(Page images and extracted text)

BEGIN

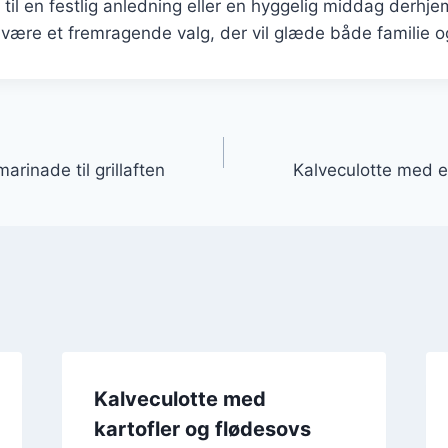
til en festlig anledning eller en hyggelig middag derhje
d være et fremragende valg, der vil glæde både familie o
gation
arinade til grillaften
Kalveculotte med 
Kalveculotte med
kartofler og flødesovs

END

- Assignment
Return the entries unchanged, save for the pictures, which do not belong in the copy.

- Task output
til en festlig anledning eller en hyggelig middag derhje
d være et fremragende valg, der vil glæde både familie o
gation
arinade til grillaften
Kalveculotte med 
Kalveculotte med
kartofler og flødesovs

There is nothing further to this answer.